A few other suggested fixes later, it was not going away. It's still not clear why some fixes work for some people and not for others, except that Murphy's law clearly states none of them were going to work for me.
One last and surely unstoppable answer remained, to find and delete the shutter sample audio file. It was, I learned, called shutter_01.ogg (yes! Ogg lives!) and it lived in the /system/media/audio/ui folder. Now, if only I could navigate there: the phone was still guarding those secrets well, and none of the file managers I had on the phone or the USB file system mounts could see it.
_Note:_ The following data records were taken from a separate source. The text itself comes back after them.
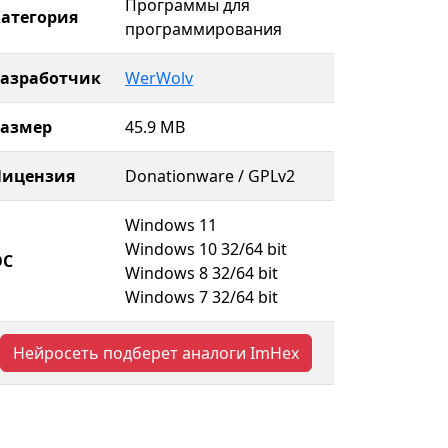
Программы для
атегория
программирования
Разработчик
WerWolv
Размер
45.9 MB
Лицензия
Donationware / GPLv2
Windows 11
Windows 10 32/64 bit
ОС
Windows 8 32/64 bit
Windows 7 32/64 bit
Нейросеть подберет аналоги ImHex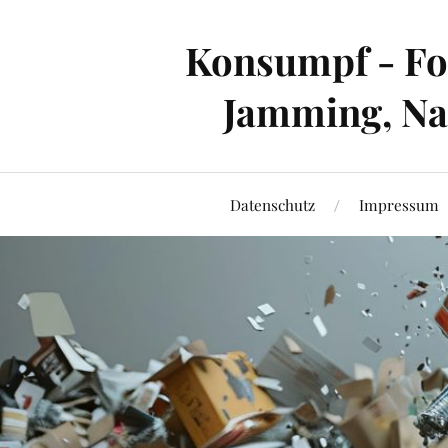
Konsumpf - For
Jamming, Nac
Datenschutz
Impressum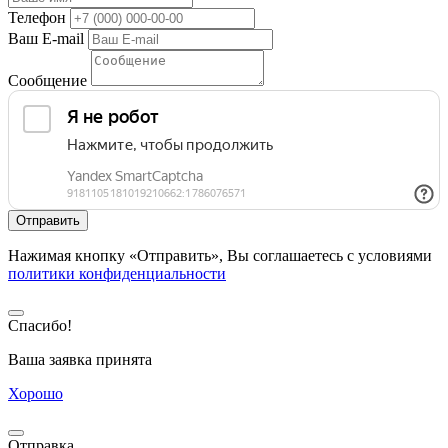
Телефон
Ваш E-mail
Сообщение
Нажимая кнопку «Отправить», Вы соглашаетесь с условиями
политики конфиденциальности
Спасибо!
Ваша заявка принята
Хорошо
Отправка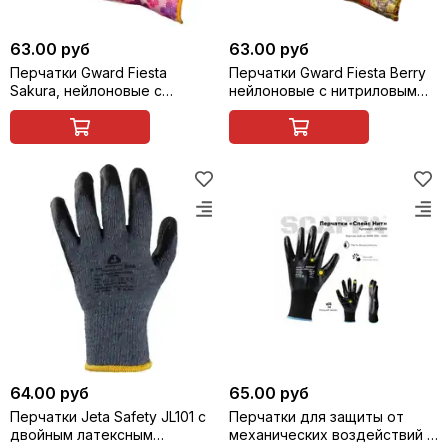
63.00 руб
63.00 руб
Перчатки Gward Fiesta
Перчатки Gward Fiesta Berry
Sakura, нейлоновые с
нейлоновые с нитриловым
нитриловым покрытием
покрытием
64.00 руб
65.00 руб
Перчатки Jeta Safety JL101 c
Перчатки для защиты от
двойным латексным
механических воздействий и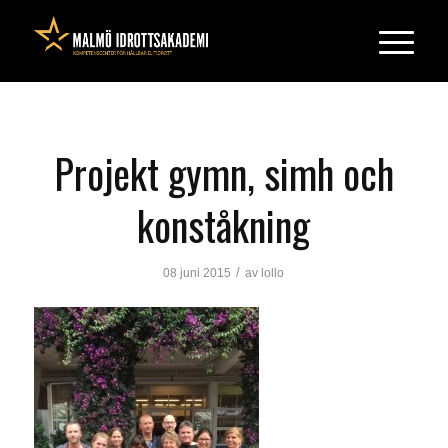
Projekt gymn, simh och
konståkning
/
08 juni 2015
av
lollo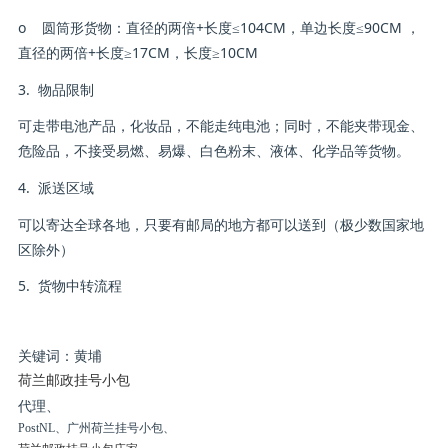
o 圆筒形货物：直径的两倍+长度≤104CM，单边长度≤90CM ，
直径的两倍+长度≥17CM，长度≥10CM
3. 物品限制
可走带电池产品，化妆品，不能走纯电池；同时，不能夹带现金、
危险品，不接受易燃、易爆、白色粉末、液体、化学品等货物。
4. 派送区域
可以寄达全球各地，只要有邮局的地方都可以送到（极少数国家地
区除外）
5. 货物中转流程
关键词：黄埔
荷兰邮政挂号小包
代理、
PostNL、广州荷兰挂号小包、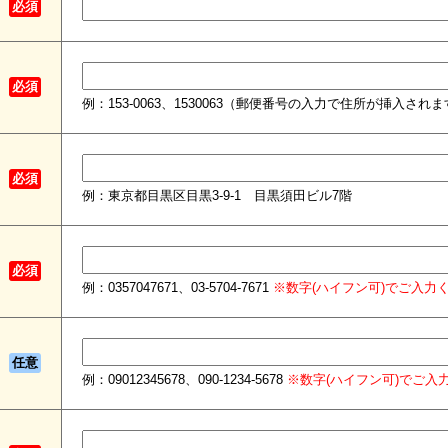
必須
必須
例：153-0063、1530063（郵便番号の入力で住所が挿入され
必須
例：東京都目黒区目黒3-9-1 目黒須田ビル7階
必須
例：0357047671、03-5704-7671
※数字(ハイフン可)でご入力
任意
例：09012345678、090-1234-5678
※数字(ハイフン可)でご入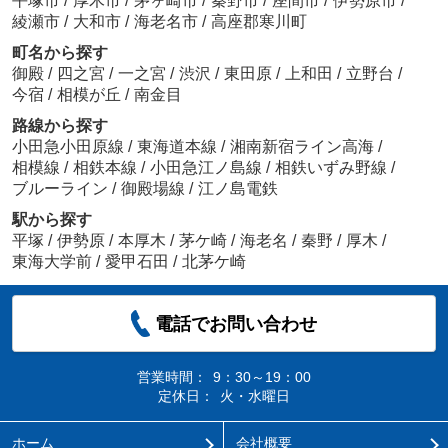
平塚市
/
厚木市
/
茅ヶ崎市
/
秦野市
/
座間市
/
伊勢原市
/
綾瀬市
/
大和市
/
海老名市
/
高座郡寒川町
町名から探す
御殿
/
四之宮
/
一之宮
/
渋沢
/
東田原
/
上和田
/
立野台
/
今宿
/
相模が丘
/
南金目
路線から探す
小田急小田原線
/
東海道本線
/
湘南新宿ライン高海
/
相模線
/
相鉄本線
/
小田急江ノ島線
/
相鉄いずみ野線
/
ブルーライン
/
御殿場線
/
江ノ島電鉄
駅から探す
平塚
/
伊勢原
/
本厚木
/
茅ケ崎
/
海老名
/
秦野
/
厚木
/
東海大学前
/
愛甲石田
/
北茅ケ崎
電話でお問い合わせ
営業時間：
9：30～19：00
定休日：
火・水曜日
ホーム
会社概要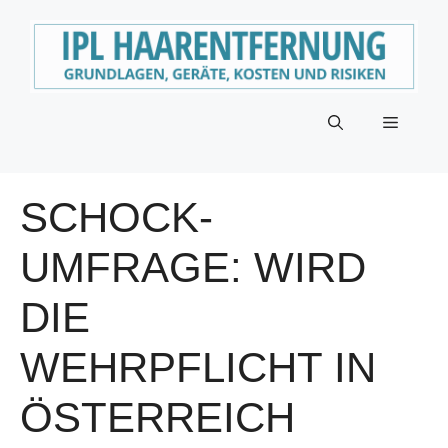
Zum
Inhalt
springen
Menü
SCHOCK-
UMFRAGE: WIRD
DIE
WEHRPFLICHT IN
ÖSTERREICH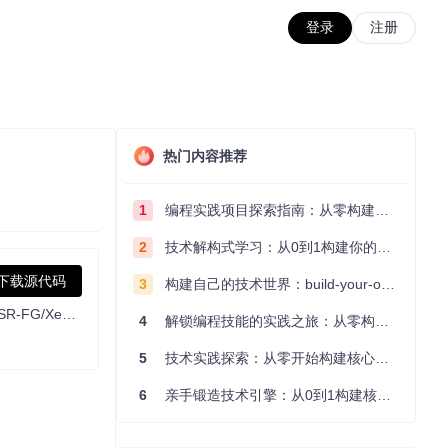
登录
注册
热门内容推荐
1
编程实践项目探索指南：从零构建技术能力体系
2
技术解构式学习：从0到1构建你的编程知识体系
下载源代码
3
构建自己的技术世界：build-your-own-x项目的实践探索指南
OptiScaler bridges upscaling/frame gen across GPUs. Supports DLSS2+/XeSS/FSR2+ inputs, replaces native upscalers, enables FSR-FG/XeFG on non-FG titles. Supports Nukem mod for DLSSG-to-FSR3 FG.
4
解锁编程技能的实践之旅：从零构建你的技术世界
5
技术实践探索：从零开始构建核心系统的实践指南
6
亲手锻造技术引擎：从0到1构建核心系统的实践指南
Back to Google and asking what felt like gratuitously obvious questions: after nearly thirty years in the belly of technology, I had to ask how to see a system folder? Apparently so.
The answer turned out to be the last piece of the jigsaw: another little utility, this one called Android Commander, written by yet another member of the xda-developers forums. In the words of an alternative mobile phone developer, it just worked. There was my system folder and there deep within was the sound file. I renamed it. I took a photograph.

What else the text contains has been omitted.